Three Things They Don't Teach You About Change Leadership
Somewhere between reading John Kotter's Leading Change and Michael Watkin's First Ninety Days, most change projects are tested by currents of resistance and indecision that are often quite subtle, but need to be played right if the change initiative is to gain traction and maintain its momentum. Overlooked, or played wrong, they can become the beginning of the end, as with time these currents have the power to grow and derail any chance of success for the change initiative. Often it is not so much that the planning for change is incorrect, as it is that the impetus for change is slowed, either by forces that resist change or are indifferent to an initiative, or by an insufficient motive force inside the leadership team to push the initiative forward in the face of hesitation. This is leadership failure, not management failure, and is often associated with three leadership requirements that we frequently see missing in discussions of big change efforts:
You need to be immodest. Big change is built upon big dreams, and all too often those dreams never get dreamed because all we see are the constraints of the world as we know it, and they are overwhelming. An important role of the Change Leader is to inspire us with big dreams. Sure, we'll eventually compromise, but if we compromise on small dreams, we'll never move forward. Today's world abounds with big dreamers: Jeff Bezos, Elon Musk, Jack Ma.... you can't get much bigger than the dreams these fellows are pursuing. Let them be a benchmark for all of us who are pursuing change.
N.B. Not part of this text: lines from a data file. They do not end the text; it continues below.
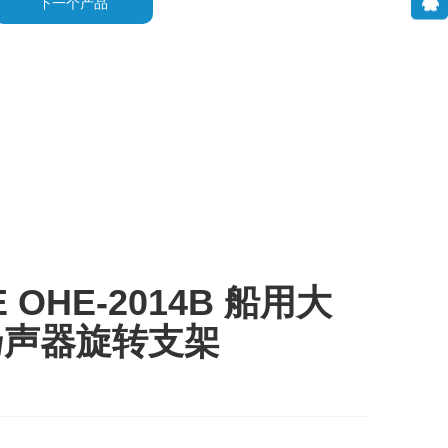
下一个产品
E OHE-2014B 船用大
扬声器旋转支架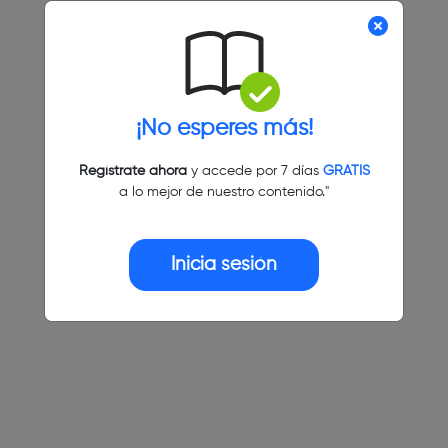
¡No esperes más!
Regístrate ahora
y accede por 7 días
GRATIS
a lo mejor de nuestro contenido."
Inicia sesión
You need to be impolite. As a result of our work on Virtuoso Teams, Andy Boynton and I long ago subscribed to the notion that the motive engine behind the considerable success of many all-star teams was their impoliteness. After all, polite teams get polite results! Yet, more often than not, when you put bright, ambitious, energetic managers into a team, they tend to defer to one another. A fear of offending others can turn into a willingness to accept the average. In change programs, this is the last thing you want. Be impolite [not insincere, abusive or corrosive]. Listen carefully, but it's ok to be skeptical, although not cynical. Show me your best stuff, but at the same time rally support for your ideas as well; don't give-up too easily. The highest professional respect that you can pay to a colleague is to challenge their ideas in an effort to make them better.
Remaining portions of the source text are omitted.